In our study, miR-328 was increased in the CAAD group compared to the control group. An increased miR-328 plasma level was reported in patients with AMI, strongly associated with increased risk of mortality or heart failure [33]. Elevated expression of miR-328 is also a marker of cardiac fibrosis during MI. This observation has recently been demonstrated in vitro and explained by the paracrine mechanism. miR-328 is secreted by cardiomyocytes promoting fibrosis by regulating adjacent fibroblasts [34]. Transgenic mice with miR-328 overexpression in the heart induced cardiac hypertrophy [35]. miR-328 reduces the transcript of sarco/endoplasmic reticulum Ca2+-ATPase (SERCA2a, ATP2A2), a transporter of Ca2+ from the cytosol into the sarcoplasmic reticulum [35,36,37].
miR-23a, miR-210, and miR-425 were significantly regulated in the CAAD group versus the control group, but did not significantly influence a logistic regression model improving prediction. Our study demonstrated decreased miR-23a in the CAAD group versus the control. Previous studies suggested increased plasma miR-23a in CAD patients [38,39]. It has been suggested to be used to predict the presence and severity of coronary lesions in patients with CAD. In our study, miR-23a has not been significantly modulated in the CAD group.
So far, several studies evaluating the prognostic value of single circulating miRNAs in cardiovascular disease have been reported [40]. miR-210 derived from peripheral blood predict mortality and represent a valuable biomarker for risk estimation in CAD [41,42]. Circulating miR-210 improved the prediction model, including AUC (area under the receiver-operating characteristic curve). In our study, miR-210 was increased in CAAD vs. control but did not improve the model, including clinical parameters.
miRbase miR-425-3p is a minor transcript in mammalian cells [43]. Several studies demonstrated that predominant miR-425-p functions as a negative regulator of cardiac fibrosis by suppressing TGFB1 (encoding TGFβ1) expression [44].
Our finding shows a new look at the miRNA signatures for plasma samples from CAAD patients. It provides a composed clinical and molecular predictive model, benefiting the diagnosis of CAAD patients. Developing a method using miRNAs as CAAD markers could improve the early diagnosis of CAAD and identify patients at increased risk of progression and complications.
We proposed a new model of CAAD prediction using miR-451a and miR-328 in addition to independent clinical variables.
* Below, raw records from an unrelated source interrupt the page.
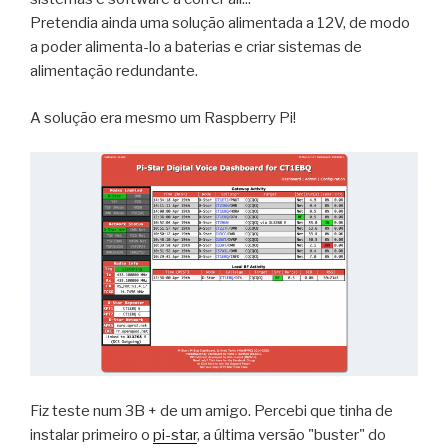
Pretendia ainda uma solução alimentada a 12V, de modo
a poder alimenta-lo a baterias e criar sistemas de
alimentação redundante.
A solução era mesmo um Raspberry Pi!
Fiz teste num 3B + de um amigo. Percebi que tinha de
instalar primeiro o
pi-star
, a última versão "buster" do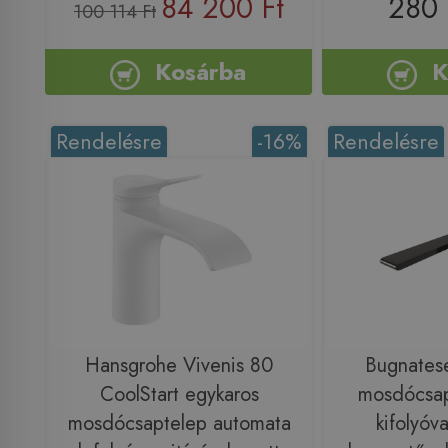
84 200 Ft
280 
100 114 Ft
Kosárba
K
Rendelésre
-16%
Rendelésre
Hansgrohe Vivenis 80
Bugnatese
CoolStart egykaros
mosdócsap
mosdócsaptelep automata
kifolyóva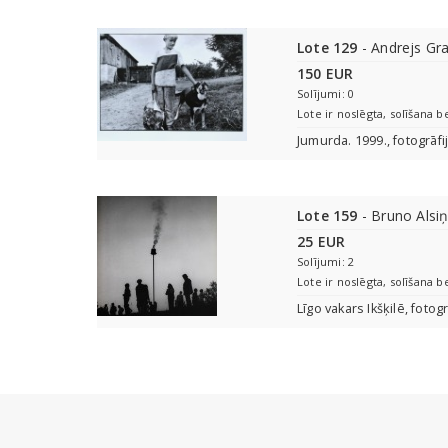
Lote 129
- Andrejs Gra
150 EUR
Solījumi: 0
Lote ir noslēgta, solīšana b
Jumurda. 1999., fotogrāfi
Lote 159
- Bruno Alsi
25 EUR
Solījumi: 2
Lote ir noslēgta, solīšana b
Līgo vakars Ikšķilē, fotog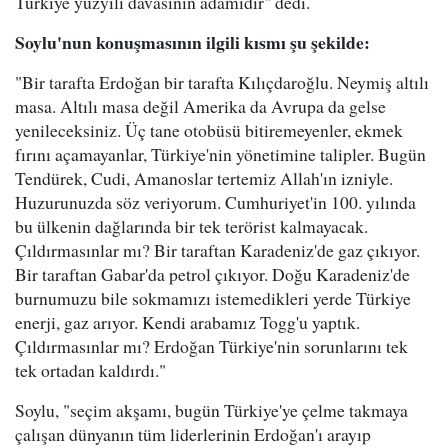
Türkiye yüzyılı davasının adamıdır" dedi.
Soylu'nun konuşmasının ilgili kısmı şu şekilde:
"Bir tarafta Erdoğan bir tarafta Kılıçdaroğlu. Neymiş altılı
masa. Altılı masa değil Amerika da Avrupa da gelse
yenileceksiniz. Üç tane otobüsü bitiremeyenler, ekmek
fırını açamayanlar, Türkiye'nin yönetimine talipler. Bugün
Tendürek, Cudi, Amanoslar tertemiz Allah'ın izniyle.
Huzurunuzda söz veriyorum. Cumhuriyet'in 100. yılında
bu ülkenin dağlarında bir tek terörist kalmayacak.
Çıldırmasınlar mı? Bir taraftan Karadeniz'de gaz çıkıyor.
Bir taraftan Gabar'da petrol çıkıyor. Doğu Karadeniz'de
burnumuzu bile sokmamızı istemedikleri yerde Türkiye
enerji, gaz arıyor. Kendi arabamız Togg'u yaptık.
Çıldırmasınlar mı? Erdoğan Türkiye'nin sorunlarını tek
tek ortadan kaldırdı."
Soylu, "seçim akşamı, bugün Türkiye'ye çelme takmaya
çalışan dünyanın tüm liderlerinin Erdoğan'ı arayıp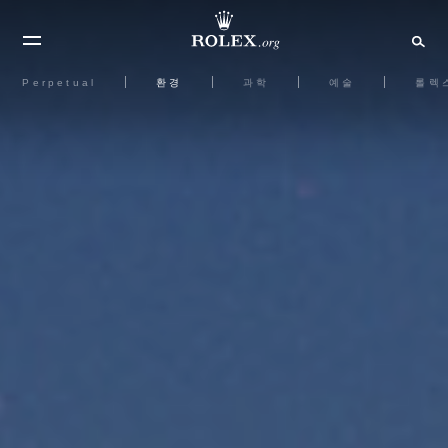
Perpetual
환경
과학
예술
롤렉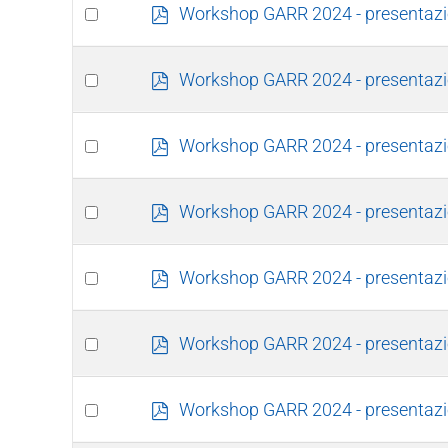
item
Select
p
Workshop GARR 2024 - presentazio
d
an
f
item
Select
p
Workshop GARR 2024 - presentazi
d
an
f
item
Select
p
Workshop GARR 2024 - presentazi
d
an
f
item
Select
p
Workshop GARR 2024 - presentazio
d
an
f
item
Select
p
Workshop GARR 2024 - presentazi
d
an
f
item
Select
p
Workshop GARR 2024 - presentazi
d
an
f
item
Select
p
Workshop GARR 2024 - presentazio
d
an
Our approach with logistic regression models revealed a significant increase in the predictability of discrimination between the CAAD group and the CAD group, as well as the CAAD group against the control group, by adding the status of miR-451a and miR-328, respectively.. This preclinical assessment of potential miRNA markers could be developed in the future in reliable tests for early diagnosis of CAAD.
Our achievement has limits in the number of patients compared to the study. According to several studies, the condition, time of the day, and several other parameters could influence miRNA levels and should be controlled and standardized in future studies.
In future endeavours is the question of how miR-451a and miR-328 contribute to CAAD development. The important question also concerns target cells for miRNA and the source of abnormal levels of selected markers in plasma.

4. Materials and Methods

4.1. Study Design and Patient Selection

The overall cohort enrolled two hundred fifty patients undergoing coronary angiography for angina symptoms between April 2020 and December 2021. The study cohort included 35 consecutive patients with CAAD (Group 1), and two groups of 35 patients matched Group 1 in terms of sex and age from the overall cohort (Group 2 and Group 3) (Figure 3). Group 2 included patients with angiographically documented CAD, while Group 3 enrolled patients with normal coronary arteries (NCA) assessed during coronary angiography. Due to hemolysis in the two CAAD patient samples, we finally analyzed 33 patients.
All patients were qualified for coronary angiography, according to the European Society of Cardiology (ESC) guidelines [45]. According to the available data, CAAD is a diffuse or focal dilatation of the coronary artery with a diameter of 1.5 times the adjacent normal segment. We also enrolled patients with concomitant coronary artery stenosis in Group 1. The angiographic criteria for CAD included: coronary artery stenosis > 90% or intermediate stenosis (50–90%) with documented ischemia or hemodynamically significant, defined as either fractional flow reserve (FFR) ≤ 0.80 or an instantaneous wave-free ratio (iFR) ≤ 0.89. Patients included in Group 3 had normal ECG and echocardiography apart from no significant lesions in the coronary arteries. In addition, they showed no evidence of ischemia during non-invasive exercise testing.
Patients meeting the following criteria were excluded from the study: (i) acute coronary syndrome; (ii) elevated levels of myocardial injury markers (troponin I or creatine kinase); (iii) severe hepatic and renal dysfunction present or history; (iv) hematological disease; (v) severe inflammatory and malignant diseases; (vi) systemic connective tissue disease; (vii) biological treatment; and (viii) no informed consent.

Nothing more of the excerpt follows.